> _Work item_
Look through the records below for the line with "Unicoi County". Return that line and each one after it up to and including the line with "root access to", exactly.

*** Record extracts Section Begins ***

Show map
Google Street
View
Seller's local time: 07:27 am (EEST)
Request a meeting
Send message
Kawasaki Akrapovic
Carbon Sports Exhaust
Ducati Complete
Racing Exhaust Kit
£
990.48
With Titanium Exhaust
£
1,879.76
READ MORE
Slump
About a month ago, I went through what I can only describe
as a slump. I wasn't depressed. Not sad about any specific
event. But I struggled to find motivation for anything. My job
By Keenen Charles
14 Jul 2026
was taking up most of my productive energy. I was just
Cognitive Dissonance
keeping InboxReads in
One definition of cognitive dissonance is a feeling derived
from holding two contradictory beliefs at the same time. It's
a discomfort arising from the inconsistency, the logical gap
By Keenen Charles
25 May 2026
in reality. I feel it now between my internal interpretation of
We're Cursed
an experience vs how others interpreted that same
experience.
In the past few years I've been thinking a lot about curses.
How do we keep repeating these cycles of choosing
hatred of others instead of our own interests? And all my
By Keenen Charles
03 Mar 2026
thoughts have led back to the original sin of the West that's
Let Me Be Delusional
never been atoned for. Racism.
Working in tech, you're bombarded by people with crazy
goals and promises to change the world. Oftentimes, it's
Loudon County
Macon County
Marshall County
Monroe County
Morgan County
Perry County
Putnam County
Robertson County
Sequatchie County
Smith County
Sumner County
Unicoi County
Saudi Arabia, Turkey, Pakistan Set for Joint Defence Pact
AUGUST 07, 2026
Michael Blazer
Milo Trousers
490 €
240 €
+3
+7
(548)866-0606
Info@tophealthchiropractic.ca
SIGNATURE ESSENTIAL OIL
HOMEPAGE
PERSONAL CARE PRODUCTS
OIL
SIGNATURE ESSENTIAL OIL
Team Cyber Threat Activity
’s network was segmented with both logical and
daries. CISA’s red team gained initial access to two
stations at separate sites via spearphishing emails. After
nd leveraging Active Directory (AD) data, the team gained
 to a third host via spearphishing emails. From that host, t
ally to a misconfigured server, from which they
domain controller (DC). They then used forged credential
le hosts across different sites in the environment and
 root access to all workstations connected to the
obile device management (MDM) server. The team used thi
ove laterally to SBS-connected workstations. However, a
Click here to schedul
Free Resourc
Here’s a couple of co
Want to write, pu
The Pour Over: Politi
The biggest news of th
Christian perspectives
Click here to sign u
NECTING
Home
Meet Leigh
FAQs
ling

*** Record extracts Section Ends ***

> _Solution for this problem_
Unicoi County
Saudi Arabia, Turkey, Pakistan Set for Joint Defence Pact
AUGUST 07, 2026
Michael Blazer
Milo Trousers
490 €
240 €
+3
+7
(548)866-0606
Info@tophealthchiropractic.ca
SIGNATURE ESSENTIAL OIL
HOMEPAGE
PERSONAL CARE PRODUCTS
OIL
SIGNATURE ESSENTIAL OIL
Team Cyber Threat Activity
’s network was segmented with both logical and
daries. CISA’s red team gained initial access to two
stations at separate sites via spearphishing emails. After
nd leveraging Active Directory (AD) data, the team gained
 to a third host via spearphishing emails. From that host, t
ally to a misconfigured server, from which they
domain controller (DC). They then used forged credential
le hosts across different sites in the environment and
 root access to all workstations connected to the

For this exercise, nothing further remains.